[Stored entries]
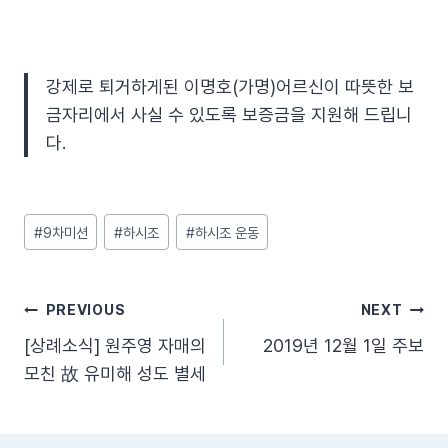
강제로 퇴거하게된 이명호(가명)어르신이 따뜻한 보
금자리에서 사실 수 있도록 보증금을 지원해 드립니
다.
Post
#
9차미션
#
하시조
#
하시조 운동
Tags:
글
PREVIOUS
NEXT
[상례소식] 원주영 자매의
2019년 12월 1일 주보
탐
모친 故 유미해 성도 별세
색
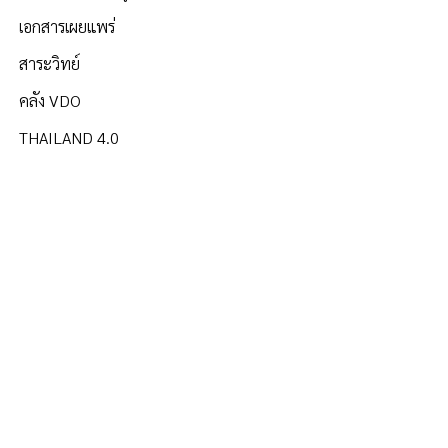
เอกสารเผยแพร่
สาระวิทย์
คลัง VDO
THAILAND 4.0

TASK TO CARRY OUT
Word for word, repeat the lines of data above, omitting every picture.

EXERCISE RESPONSE
강제로 퇴거하게된 이명호(가명)어르신이 따뜻한 보
금자리에서 사실 수 있도록 보증금을 지원해 드립니
다.
Post
#
9차미션
#
하시조
#
하시조 운동
Tags:
글
PREVIOUS
NEXT
[상례소식] 원주영 자매의
2019년 12월 1일 주보
탐
모친 故 유미해 성도 별세
색
เอกสารเผยแพร่
สาระวิทย์
คลัง VDO
THAILAND 4.0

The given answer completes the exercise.